Ah, sorry, yes, you're right! I should have read that code closer 😄

kngwyu commented 4 years ago

@Alexander-N @davidhewitt thank you for useful discussions!

I think what happens is something along the lines of: The imports release the GIL and the wrong object is popped from the release pool.

OMG, it sounds serious problem to me :thinking:

davidhewitt commented 4 years ago

Agreed! This seems like another reason to consider replacing the release pool with a better solution. (Along with #679)

pganssle commented 4 years ago

This is quite a long thread now and it's sorta misleadingly titled since "Flaky datetime test" is just the proximate symptom, not the root problem to be solved. Might I suggest the following course of action:

  1. Temporarily add a lock around the contents of the _get_subclasses() function, so that the datetime test is no longer flaky, with a // TODO comment to remove it when the problem is fixed.
  2. Spawn a new issue with a succinct summary of the results of this thread and with the MWE that consistently reproduces the problem.
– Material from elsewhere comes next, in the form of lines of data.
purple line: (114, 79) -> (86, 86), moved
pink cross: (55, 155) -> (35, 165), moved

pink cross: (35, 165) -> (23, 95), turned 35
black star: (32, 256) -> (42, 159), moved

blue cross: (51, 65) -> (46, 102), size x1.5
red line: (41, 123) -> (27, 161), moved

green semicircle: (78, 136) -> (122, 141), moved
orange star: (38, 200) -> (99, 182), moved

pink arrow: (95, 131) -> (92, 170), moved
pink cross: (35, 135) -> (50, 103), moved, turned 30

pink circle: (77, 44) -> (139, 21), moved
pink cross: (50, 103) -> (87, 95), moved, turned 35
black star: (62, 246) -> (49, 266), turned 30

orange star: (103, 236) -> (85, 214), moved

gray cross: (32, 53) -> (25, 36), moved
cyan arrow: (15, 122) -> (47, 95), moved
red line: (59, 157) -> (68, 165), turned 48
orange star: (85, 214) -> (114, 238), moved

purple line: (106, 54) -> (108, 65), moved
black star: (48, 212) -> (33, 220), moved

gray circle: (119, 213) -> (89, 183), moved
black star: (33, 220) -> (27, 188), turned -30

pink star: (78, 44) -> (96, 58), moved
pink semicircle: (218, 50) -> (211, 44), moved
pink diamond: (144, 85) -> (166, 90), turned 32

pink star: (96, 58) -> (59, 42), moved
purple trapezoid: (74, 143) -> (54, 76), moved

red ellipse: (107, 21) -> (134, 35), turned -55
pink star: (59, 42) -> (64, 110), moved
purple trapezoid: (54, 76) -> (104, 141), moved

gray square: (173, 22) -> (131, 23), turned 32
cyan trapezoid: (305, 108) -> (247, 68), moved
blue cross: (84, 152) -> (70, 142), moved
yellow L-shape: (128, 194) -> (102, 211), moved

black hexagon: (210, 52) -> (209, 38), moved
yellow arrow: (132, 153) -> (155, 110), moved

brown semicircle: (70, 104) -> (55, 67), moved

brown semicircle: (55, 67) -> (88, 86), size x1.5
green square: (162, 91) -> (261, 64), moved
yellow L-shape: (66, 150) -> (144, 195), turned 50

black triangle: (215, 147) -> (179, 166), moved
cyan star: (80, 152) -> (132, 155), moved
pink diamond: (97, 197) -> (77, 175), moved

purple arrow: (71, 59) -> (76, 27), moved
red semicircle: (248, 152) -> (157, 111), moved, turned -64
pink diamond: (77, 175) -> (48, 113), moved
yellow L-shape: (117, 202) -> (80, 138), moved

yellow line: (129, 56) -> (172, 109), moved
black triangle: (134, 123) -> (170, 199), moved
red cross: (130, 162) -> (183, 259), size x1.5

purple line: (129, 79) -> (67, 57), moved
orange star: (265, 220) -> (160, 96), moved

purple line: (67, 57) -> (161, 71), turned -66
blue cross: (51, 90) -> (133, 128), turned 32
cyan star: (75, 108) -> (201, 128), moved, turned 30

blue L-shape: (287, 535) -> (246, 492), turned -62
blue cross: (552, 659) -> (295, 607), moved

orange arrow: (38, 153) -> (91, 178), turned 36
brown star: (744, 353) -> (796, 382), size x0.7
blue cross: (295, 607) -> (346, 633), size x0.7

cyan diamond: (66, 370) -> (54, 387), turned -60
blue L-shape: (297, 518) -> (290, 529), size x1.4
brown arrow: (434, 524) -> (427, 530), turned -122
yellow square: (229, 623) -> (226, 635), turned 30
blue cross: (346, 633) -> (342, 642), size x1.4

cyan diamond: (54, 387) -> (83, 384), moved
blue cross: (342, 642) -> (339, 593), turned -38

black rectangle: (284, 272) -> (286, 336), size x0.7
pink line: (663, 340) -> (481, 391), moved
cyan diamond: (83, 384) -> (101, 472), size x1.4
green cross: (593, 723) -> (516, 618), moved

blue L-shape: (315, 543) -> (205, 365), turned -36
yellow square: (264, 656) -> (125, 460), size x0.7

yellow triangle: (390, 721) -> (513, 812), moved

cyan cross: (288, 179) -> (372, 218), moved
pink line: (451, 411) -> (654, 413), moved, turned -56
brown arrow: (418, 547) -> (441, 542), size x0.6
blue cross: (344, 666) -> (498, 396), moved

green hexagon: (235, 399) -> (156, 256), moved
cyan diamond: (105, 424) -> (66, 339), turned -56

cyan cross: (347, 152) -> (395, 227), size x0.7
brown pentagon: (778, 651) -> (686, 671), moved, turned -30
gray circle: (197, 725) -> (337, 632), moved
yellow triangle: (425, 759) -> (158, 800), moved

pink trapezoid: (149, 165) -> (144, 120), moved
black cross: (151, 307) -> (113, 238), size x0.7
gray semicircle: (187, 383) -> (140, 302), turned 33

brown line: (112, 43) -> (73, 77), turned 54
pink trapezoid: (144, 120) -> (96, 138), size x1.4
That way people won't get hit with erroneous failures, and if we lose momentum on solving this issue, there will be a cleaner "entry point" for new contributors rather than reading through a long thread ostensibly about a flaky test.

Good work everyone!

Alexander-N commented 4 years ago

Good point, I opened #756.

davidhewitt commented 4 years ago

I believe a workaround was introduced in #867, so I will close this for now and leave #756 open to track the fundamental issue.